(Transcribed page contents)
________________________________________

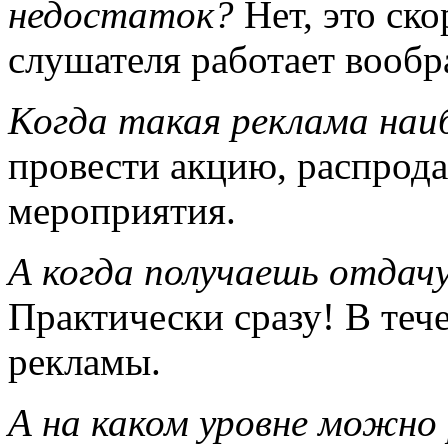
недостаток?
Нет, это ск
слушателя работает вообр
Когда такая реклама наи
провести акцию, распрода
мероприятия.
А когда получаешь отдач
Практически сразу! В тече
рекламы.
А на каком уровне можно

________________________________________

_What the task asks_. When the line containing "слушателя работает вообр" is found in the records above, restate it and every later line word for word through the last one, and nothing more.

_Response_.
слушателя работает вообр
Когда такая реклама наи
провести акцию, распрода
мероприятия.
А когда получаешь отдач
Практически сразу! В тече
рекламы.
А на каком уровне можно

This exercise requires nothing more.